The Climate & Forecast (CF) Metadata Convention for Quantization
An increasingly important and easy way to tame the geophysical data deluge is to quantize the random or unwanted trailing bits of IEEE floating point numbers, and then to losslessly compress and store only the remaining, scientifically meaningful bits. Two main problems that operational centers and other research data infrastructures (RDIs) face when employing quantization are deciding the number of significant bits (NSB, or number of significant base-10 digits, NSD) to retain, and how to convey the quantization method and precision information to downstream data users. The new Climate & Forecast (CF) convention for encoding quantization metadata solves the latter problem. This presentation describes the new CF convention, and illustrates its use and appearance in a reference implementation in the netCDF Operators (NCO).
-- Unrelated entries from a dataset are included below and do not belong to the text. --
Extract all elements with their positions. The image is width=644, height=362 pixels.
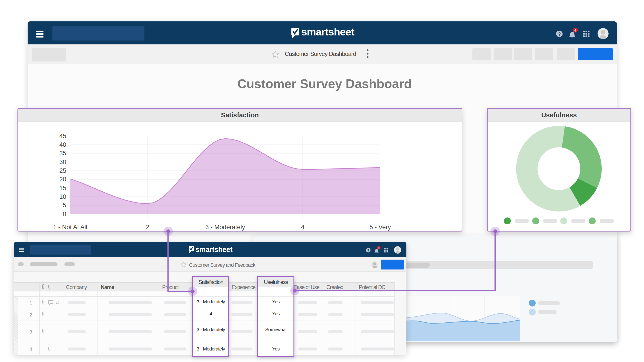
svg-text:4: 4 [301,224,304,231]
svg-text:20: 20 [59,176,66,183]
svg-text:30: 30 [59,159,66,165]
svg-text:0: 0 [63,211,66,217]
svg-text:5 - Very: 5 - Very [370,224,391,231]
svg-text:3 - Moderately: 3 - Moderately [206,224,245,231]
svg-text:25: 25 [59,167,66,174]
svg-text:1 - Not At All: 1 - Not At All [53,224,88,231]
svg-text:40: 40 [59,141,66,148]
svg-text:2: 2 [146,224,149,231]
svg-text:5: 5 [63,202,66,209]
svg-text:15: 15 [59,185,66,191]
svg-text:35: 35 [59,150,66,157]
svg-text:10: 10 [59,193,66,200]
svg-text:4: 4 [378,246,380,249]
svg-text:4: 4 [574,28,576,32]
svg-text:45: 45 [59,133,66,139]
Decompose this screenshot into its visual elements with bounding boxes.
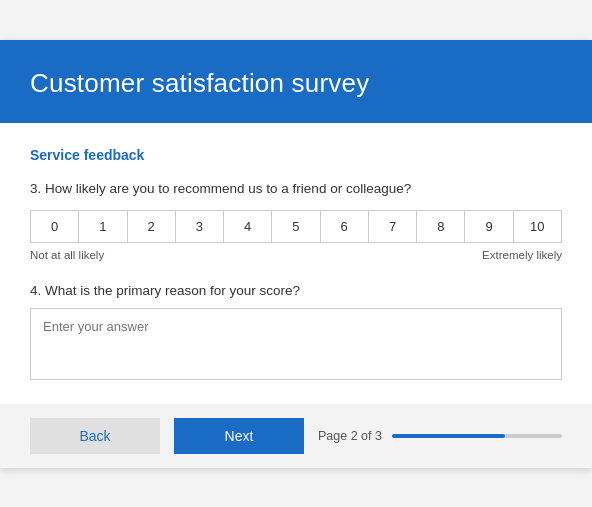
nps-cell-1[interactable]: 1 (79, 211, 127, 242)
survey-body: Service feedback 3. How likely are you t… (0, 123, 592, 404)
nps-cell-4[interactable]: 4 (224, 211, 272, 242)
nps-cell-10[interactable]: 10 (514, 211, 561, 242)
progress-bar-fill (392, 434, 505, 438)
nps-cell-2[interactable]: 2 (128, 211, 176, 242)
nps-cell-3[interactable]: 3 (176, 211, 224, 242)
answer-textarea[interactable] (30, 308, 562, 380)
page-label: Page 2 of 3 (318, 429, 382, 443)
nps-scale: 0 1 2 3 4 5 6 7 8 9 10 (30, 210, 562, 243)
survey-header: Customer satisfaction survey (0, 40, 592, 123)
survey-container: Customer satisfaction survey Service fee… (0, 40, 592, 468)
progress-bar-track (392, 434, 562, 438)
nps-cell-5[interactable]: 5 (272, 211, 320, 242)
nps-cell-8[interactable]: 8 (417, 211, 465, 242)
next-button[interactable]: Next (174, 418, 304, 454)
question-4-label: 4. What is the primary reason for your s… (30, 283, 562, 298)
question-3-label: 3. How likely are you to recommend us to… (30, 181, 562, 196)
nps-label-high: Extremely likely (482, 249, 562, 261)
nps-cell-9[interactable]: 9 (465, 211, 513, 242)
back-button[interactable]: Back (30, 418, 160, 454)
nps-cell-0[interactable]: 0 (31, 211, 79, 242)
nps-labels: Not at all likely Extremely likely (30, 249, 562, 261)
survey-title: Customer satisfaction survey (30, 68, 562, 99)
survey-footer: Back Next Page 2 of 3 (0, 404, 592, 468)
nps-cell-7[interactable]: 7 (369, 211, 417, 242)
section-title: Service feedback (30, 147, 562, 163)
pagination: Page 2 of 3 (318, 429, 562, 443)
nps-cell-6[interactable]: 6 (321, 211, 369, 242)
nps-label-low: Not at all likely (30, 249, 104, 261)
The new CF metadata convention can be implemented in any of the multiple language bindings (C, Fortran, Java, Python etc.) that already support the quantization algorithms provided by the netCDF library for multiple backend storage format (e.g., HDF5, Zarr). CF-compliant files will include provenance information about the exact quantization method (e.g., BitRound, Digit Round, Granular BitGroom) in a container variable of negligible size, and will convey variable-specific information (NSD or NSB) as attributes of each quantized field. Optional variable-level attributes can provide metrics such as the maximum relative error due to quantization. As motivation to adopt the new CF convention, we show that (RDIs) like the Coupled Model Intercomparison Project (e.g., CMIP7) could increase their overall compression ratio by a factor of about two relative to CMIP6 while still preserving all scientifically meaningful data.